Preisentwicklung Zu hohe Heizkosten - Berliner sparen ihre Wohnungen kaputt

Foto: Frank Hoermann/SVEN SIMON / picture-alliance / Sven Simon

Wegen steigender Energiepreise heizen einige Mieter ihre Wohnungen unzureichend - und riskieren dadurch Schimmel. Insgesamt stiegen die Tarife in Berlin seit 2011 um bis zu ein Fünftel.

Der Verband Berlin-Brandenburgischer Wohnungsunternehmen (BBU) warnt vor einem weiteren Anstieg der Energiepreise und der energetischen Standards für Wohnhäuser. Die Preise in Berlin hätten sich seit 2011 um bis zu ein Fünftel erhöht, sagte Vorstand Maren Kern am Mittwoch bei der Vorstellung des neuen BBU-Preisspiegels. In dieser Studie hat der Verband die Tarife und Preise für Energie, Wasser, Müllentsorgung und Grundsteuern in Berlin, Potsdam und 90 weiteren Städten in Brandenburg und Deutschland verglichen.

Sowohl bei der weiteren Modernisierung als auch beim immer sparsameren Verbrauchsverhalten der Mieter seien die Grenzen fast erreicht, sagte Kern. "Viel mehr geht nicht."

Etwa 90 Prozent der Wohnungen der BBU-Unternehmen seien bereits modernisiert. Eine weitere Anhebung der energetischen Standards würde zu immer teureren Investitionen führen.

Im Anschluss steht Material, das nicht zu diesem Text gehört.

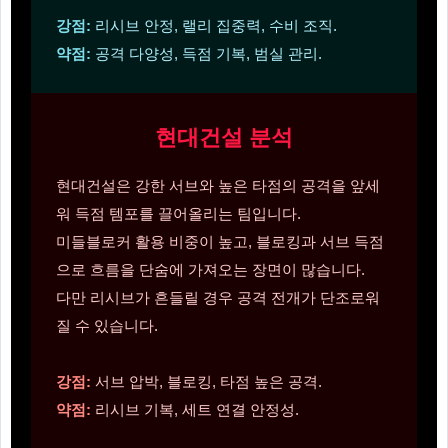
강점:
리시브 안정, 랠리 집중력, 수비 조직.
약점:
공격 다양성, 득점 기복, 범실 관리.
현대건설 분석
현대건설은 강한 서브와 높은 타점의 공격을 앞세
워 득점 템포를 끌어올리는 팀입니다.
미들블로커 활용 비중이 높고, 블로킹과 서브 득점
으로 흐름을 단숨에 가져오는 장면이 많습니다.
다만 리시브가 흔들릴 경우 공격 전개가 단조로워
질 수 있습니다.
강점:
서브 압박, 블로킹, 타점 높은 공격.
약점:
리시브 기복, 세트 연결 안정성.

Doch zugleich drohe der Gebäudebestand Schaden zu nehmen. "Da, wo die Mieter besonders sparen, nämlich bei der Heizung, kommt es vielfach zu Feuchtigkeitsschäden."

In Einzelfällen gebe es sogar abenteuerliche Entwicklungen, sagte Maren Kern. Etwa, wenn Mieter die Wohnung gar nicht mehr heizen und nur die Herdplatte in der Küche nutzen, um die Wohnung warmzuhalten und die Fenster dauerhaft geschlossen bleiben. Dann bilde sich Schwitzwasser. "Es ist ein permanenter Kampf unserer Unternehmen, die Mieter dazu zu bringen, dass sie vernünftig lüften", sagte BBU-Vorstandschefin Kern.

Positive Tendenz im Vergleich zum vergangenen Jahr

Im Vergleich zur Datenerhebung von 2013 stellt der BBU jedoch eine positive Tendenz fest. Die Preissteigerung habe an Fahrt verloren, auch die regionalen Unterschiede im Land Brandenburg seien geringer geworden, sagte Kern. Fernwärme und Erdgas waren zum 1. Januar 2014 in Berlin und Brandenburg günstiger als im Vorjahr. Bei Wasser und Strom blieben die Preise im Durchschnitt weitgehend stabil, während die Müllentsorgung im Land Brandenburg sogar insgesamt günstiger wurde.

"Die diesjährige Mäßigung bei der Preisentwicklung ändert jedoch nichts daran, dass die Energiepreise in den vergangenen Jahren den Mieten und der allgemeinen Preisentwicklung davongelaufen sind", sagte Kern. "Wir rechnen mittel- und langfristig mit einem weiteren Anstieg." Energieerzeugung müsse stärker in den Fokus der Politik rücken. Vorschläge des Verbandes sind: Energie sollte dezentral im Quartier erzeugt werden. Steuerhürden für Unternehmen, die Solarstrom für die Mieter anbieten möchten, sollten beseitigt werden. Beim Wohngeld sollte es wieder einen Anteil für die Energiekosten geben. Auch einen ermäßigten Steuersatz auf die Haushaltsenergie fordert der BBU. Sie werde bislang mit 19 Prozent besteuert, die Güter des täglichen Bedarfs jedoch nur mit sieben Prozent.

Im Vergleich der Großstädte hat Berlin die mit Abstand billigste Müllentsorgung. Sie liegt bei 23,95 Euro je Kubikmeter, in Frankfurt am Main sind es 63 Euro. Für Fernwärme hat Berlin mit 81,6 Euro je Megawattstunde das zweitgünstigste Angebot, den Spitzenwert verzeichnet Leipzig mit 121,5 Euro. Berlin ist Spitzenreiter beim sogenannten Hebesatz für die Grundsteuer, der 810 Prozent beträgt. In München sind es 535 und in Düsseldorf nur 440 Prozent. Wasser ist am preiswertesten für Mieter in München (3,3 Euro je Kubikmeter), am teuersten in Potsdam (6,45 Euro je Kubikmeter). Berlin nimmt mit 4,73 Euro einen mittleren Platz ein.